-- Exercise description --
Check every line of the records below for the string "Support" and copy the ones that have it.

-- Study material --

#####

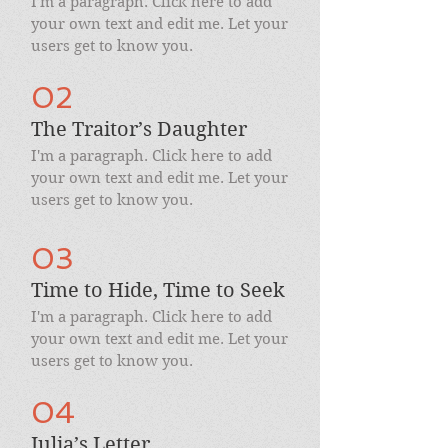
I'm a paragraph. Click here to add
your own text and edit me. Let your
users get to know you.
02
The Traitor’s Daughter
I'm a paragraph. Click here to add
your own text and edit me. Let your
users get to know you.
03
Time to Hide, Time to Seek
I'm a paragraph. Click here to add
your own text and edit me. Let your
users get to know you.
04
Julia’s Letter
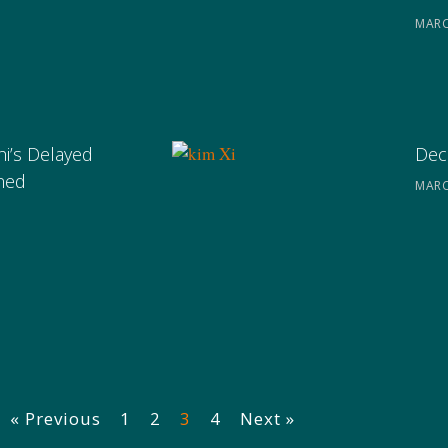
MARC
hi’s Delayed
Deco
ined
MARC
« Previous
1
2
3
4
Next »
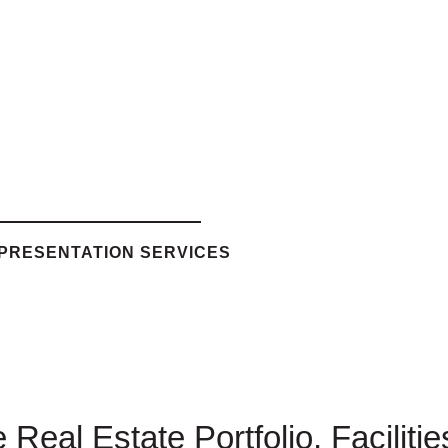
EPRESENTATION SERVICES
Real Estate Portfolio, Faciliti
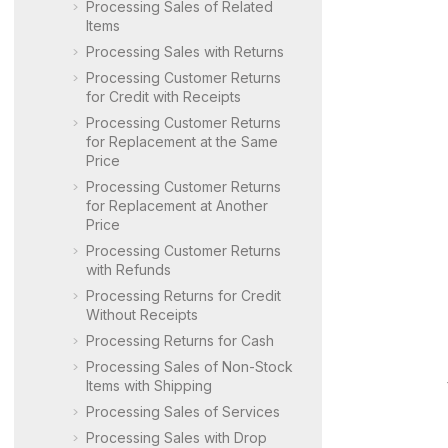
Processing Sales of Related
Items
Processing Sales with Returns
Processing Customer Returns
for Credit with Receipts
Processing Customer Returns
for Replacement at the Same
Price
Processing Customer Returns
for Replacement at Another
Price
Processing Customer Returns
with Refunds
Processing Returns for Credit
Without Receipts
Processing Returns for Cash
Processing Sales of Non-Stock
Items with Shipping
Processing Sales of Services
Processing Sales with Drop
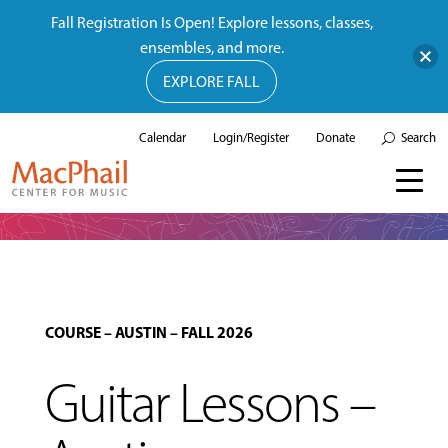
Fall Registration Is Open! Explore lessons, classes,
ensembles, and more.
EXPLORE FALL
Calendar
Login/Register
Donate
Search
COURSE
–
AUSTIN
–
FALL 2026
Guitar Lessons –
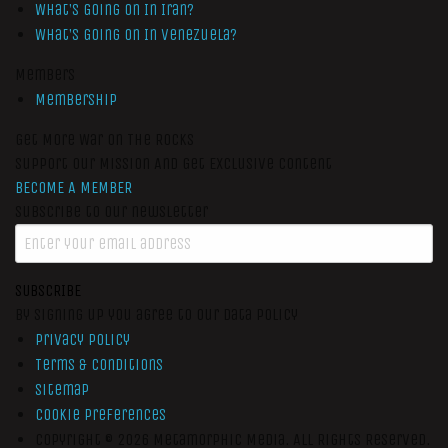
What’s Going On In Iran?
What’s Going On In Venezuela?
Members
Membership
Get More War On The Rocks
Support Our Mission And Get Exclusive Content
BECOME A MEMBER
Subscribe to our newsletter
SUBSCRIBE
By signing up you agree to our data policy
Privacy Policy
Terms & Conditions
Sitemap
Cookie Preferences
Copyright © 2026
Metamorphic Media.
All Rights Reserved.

#####

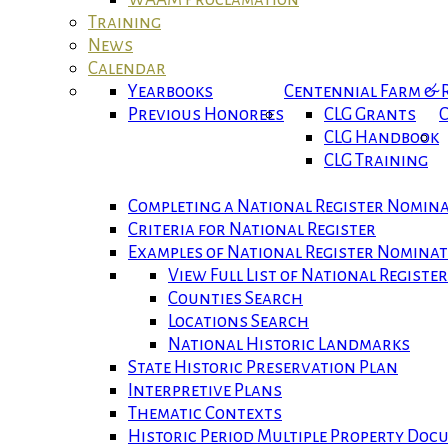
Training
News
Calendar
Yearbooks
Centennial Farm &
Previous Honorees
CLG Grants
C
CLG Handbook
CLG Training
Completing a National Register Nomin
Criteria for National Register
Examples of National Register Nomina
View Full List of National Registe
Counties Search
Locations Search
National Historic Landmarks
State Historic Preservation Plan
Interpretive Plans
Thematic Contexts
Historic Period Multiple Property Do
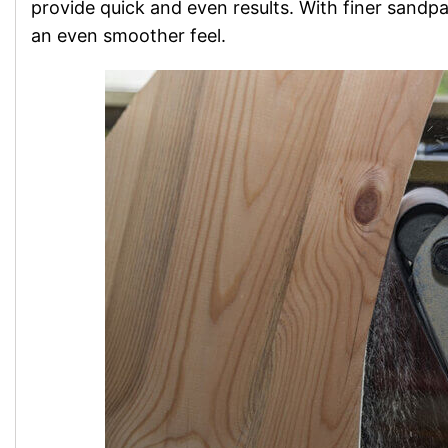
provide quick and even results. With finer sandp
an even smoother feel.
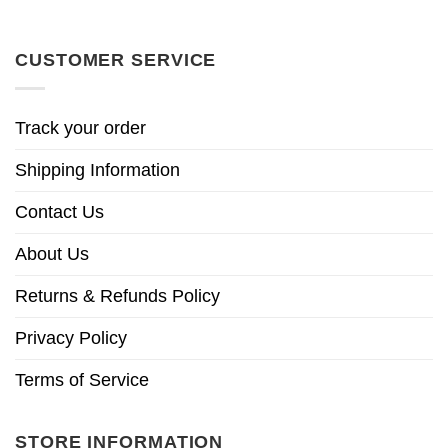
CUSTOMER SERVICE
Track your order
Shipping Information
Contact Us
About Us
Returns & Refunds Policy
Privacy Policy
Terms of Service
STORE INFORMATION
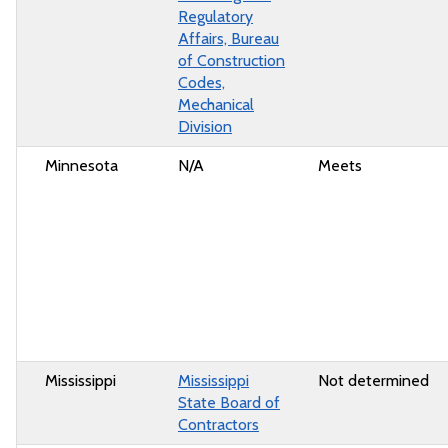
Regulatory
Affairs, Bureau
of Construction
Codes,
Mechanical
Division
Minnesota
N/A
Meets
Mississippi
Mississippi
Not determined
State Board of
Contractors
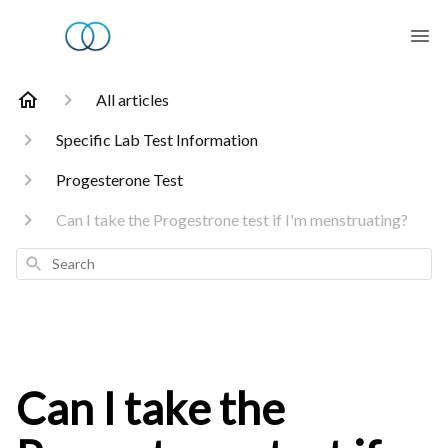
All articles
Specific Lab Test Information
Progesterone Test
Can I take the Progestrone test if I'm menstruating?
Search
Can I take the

#####

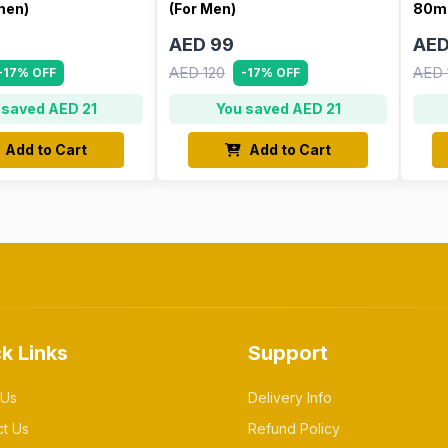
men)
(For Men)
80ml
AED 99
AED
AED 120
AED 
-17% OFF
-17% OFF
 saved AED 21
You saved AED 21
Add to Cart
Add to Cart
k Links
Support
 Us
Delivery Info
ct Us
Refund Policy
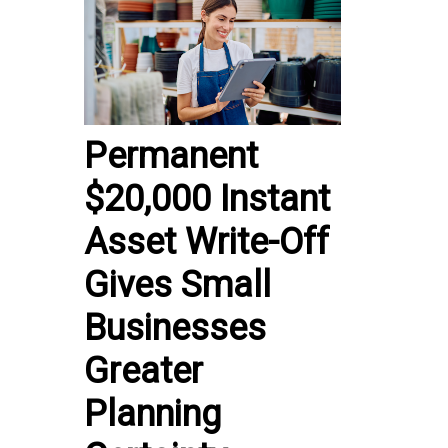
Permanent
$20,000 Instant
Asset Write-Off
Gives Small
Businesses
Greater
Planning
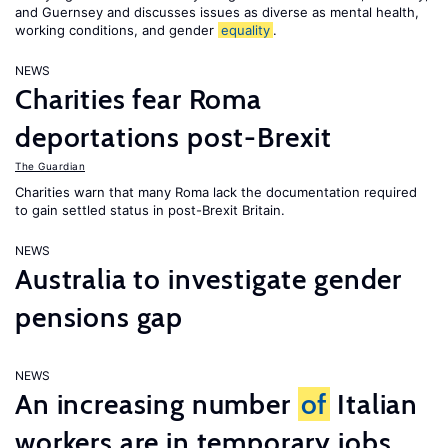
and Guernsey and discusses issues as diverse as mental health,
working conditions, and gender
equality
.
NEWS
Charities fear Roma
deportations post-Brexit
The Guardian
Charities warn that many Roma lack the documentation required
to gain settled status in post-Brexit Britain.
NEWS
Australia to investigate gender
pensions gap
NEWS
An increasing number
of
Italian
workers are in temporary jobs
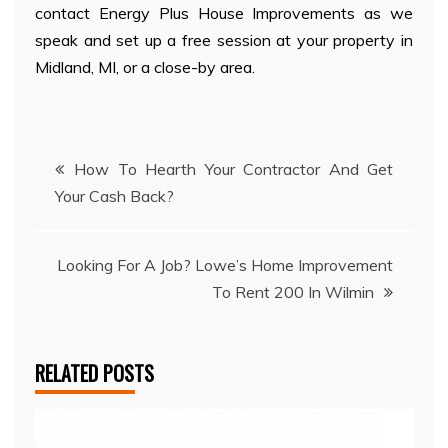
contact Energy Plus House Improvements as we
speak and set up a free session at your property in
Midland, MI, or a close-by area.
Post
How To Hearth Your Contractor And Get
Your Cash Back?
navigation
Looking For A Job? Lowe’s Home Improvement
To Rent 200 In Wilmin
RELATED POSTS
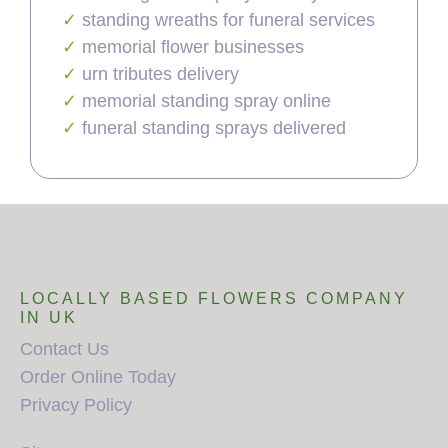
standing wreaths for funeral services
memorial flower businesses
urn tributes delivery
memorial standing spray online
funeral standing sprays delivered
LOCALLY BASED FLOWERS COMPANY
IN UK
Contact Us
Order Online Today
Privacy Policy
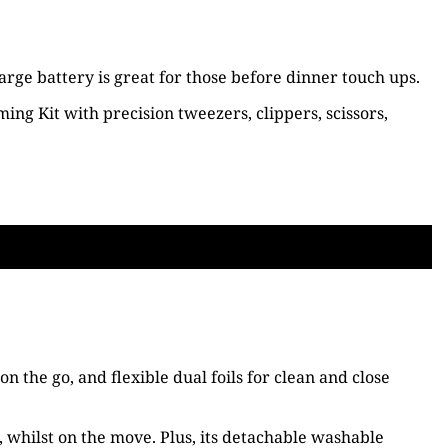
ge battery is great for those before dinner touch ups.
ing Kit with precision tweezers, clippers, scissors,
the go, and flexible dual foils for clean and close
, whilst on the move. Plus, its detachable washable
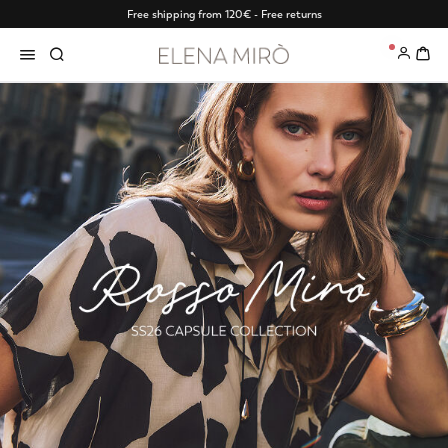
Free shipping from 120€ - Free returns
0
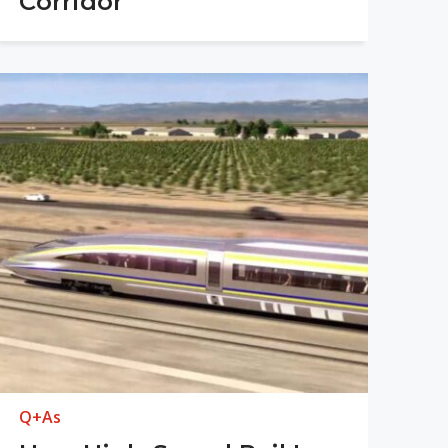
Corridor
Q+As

#####

-- Written response --
Support Our Mission And Get Exclusive Content
Support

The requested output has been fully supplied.